Observations: Downward trend: As SHOT_CLOCK decreases, FGM% also
decreases. Outliers present: Some rushed shots have high FGM%, possibly
fast-break layups. Expected pattern: Players take more forced shots with
low shot clock, reducing accuracy.
#Compute correlation coefficient for SHOT_CLOCK vs. FGM Percentage#
correlation_2 <- cor(shot_clock_summary$SHOT_CLOCK, shot_clock_summary$fgm_percentage, use = "complete.obs")
print(correlation_2)
## [1] 0.8097026
We can see a stronger coorelation here. As the shot clock increases (has more time on it) then FGM% also generally increases. You can also look at it the other way around which would make more since because the shot clock counts down. As the shot clock decreases then FGM% also decreases.
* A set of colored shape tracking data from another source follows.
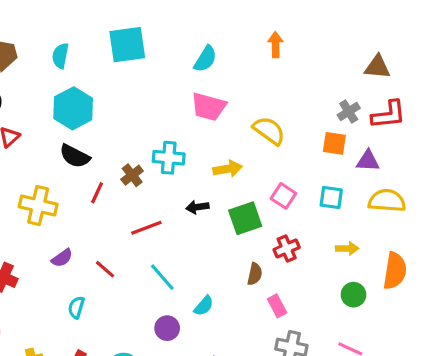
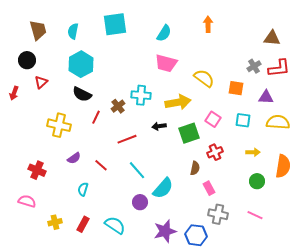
orange square: (334, 143) -> (236, 88), moved
yellow arrow: (228, 169) -> (178, 102), size x1.4
cyan semicircle: (204, 306) -> (163, 188), size x1.6

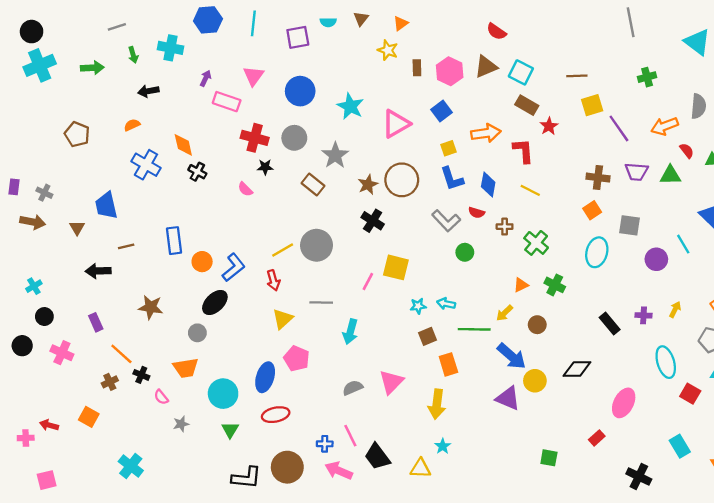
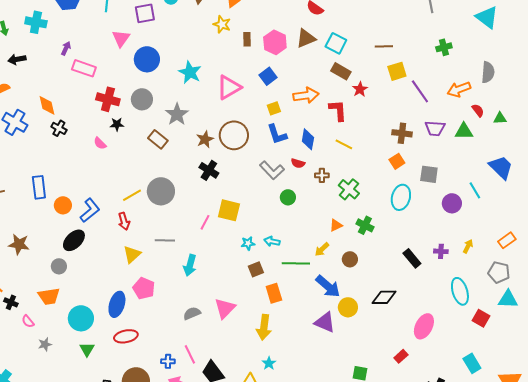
pink triangle: (253, 76) -> (121, 38), moved

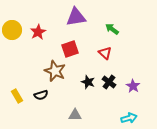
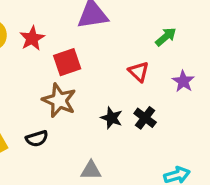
green arrow: (112, 29) -> (166, 37), moved, turned 104
red square: (70, 49) -> (67, 62), moved
purple star: (133, 86) -> (183, 81), moved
Why the Pearson Method? The cor() function in R uses Pearson’s correlation coefficient by default unless otherwise specified. Pearson correlation measures the linear relationship between two continuous variables, making it the most appropriate choice when:
Both variables are continuous (e.g., SHOT_CLOCK vs. FGM%). You assume a linear relationship between the variables. There are no extreme outliers significantly affecting the correlation. For example, in my analysis of SHOT_CLOCK vs. FGM%, Pearson correlation helps determine if as shot clock time increases, FGM% increases or decreases in a linear fashion.
#Calculate confidence interval for mean FGM%#
fgm_mean_2 <- mean(shot_clock_summary$fgm_percentage, na.rm = TRUE)
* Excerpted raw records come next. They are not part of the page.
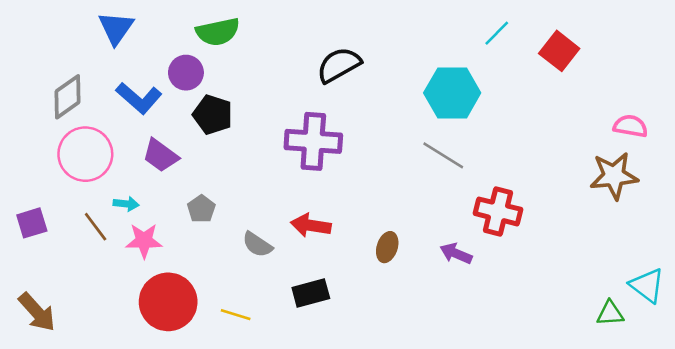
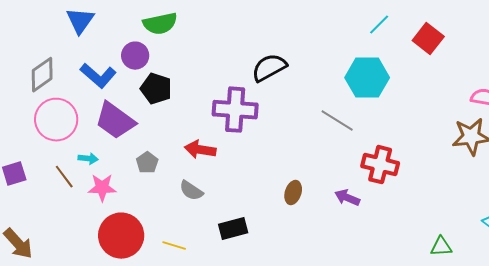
black semicircle: (339, 65) -> (269, 68), moved
cyan hexagon: (452, 93) -> (367, 78), moved
purple trapezoid: (160, 155) -> (115, 121), size x1.4
red arrow: (311, 225) -> (200, 150), moved
green triangle: (610, 313) -> (441, 247), moved

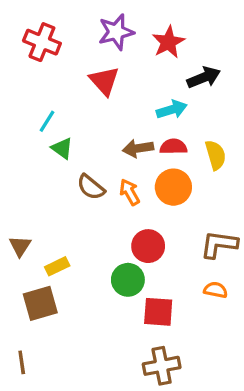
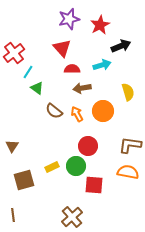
red cross: (42, 42) -> (14, 53), moved, turned 30
red semicircle: (173, 147) -> (72, 69), moved
yellow rectangle: (57, 266) -> (52, 167), moved
orange semicircle: (216, 290) -> (128, 172), size x1.5
brown cross: (162, 366) -> (72, 217), moved, turned -30

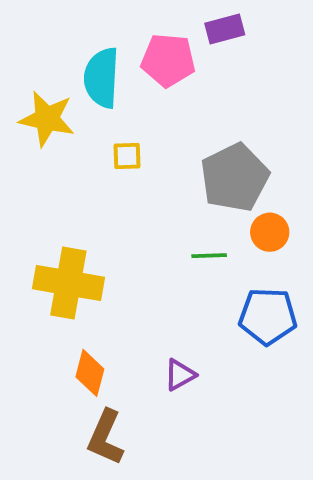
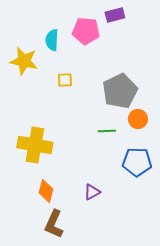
cyan semicircle: (102, 78) -> (52, 40), size x0.7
fgm_sd_2 <- sd(shot_clock_summary$fgm_percentage, na.rm = TRUE)
n_2 <- nrow(shot_clock_summary)
error_margin_2 <- qt(0.975, df = n_2-1) * (fgm_sd_2 / sqrt(n_2))
#Confidence interval#
ci_lower_2 <- fgm_mean_2 - error_margin_2
ci_upper_2 <- fgm_mean_2 + error_margin_2
cat("95% Confidence Interval for FGM% (Shot Clock):", ci_lower_2, "to", ci_upper_2, "\n")
## 95% Confidence Interval for FGM% (Shot Clock): 43.8475 to 45.83305
We construct a 95% confidence interval for the mean FGM% at different shot clock times. This tells us how rushed vs. well-timed shots affect shot success. Conclusion This confidence interval tells us how much shot clock time affects FGM%. A wide interval means shot success is highly unpredictable at different shot clock times. We have a very narrow 2% interval indicating that the prediction is accurate and shot clock has a predictable impact on FGM%. We are 95% confident that the true average shot success rate for all shot clock times is between 43.8% and 45.8%.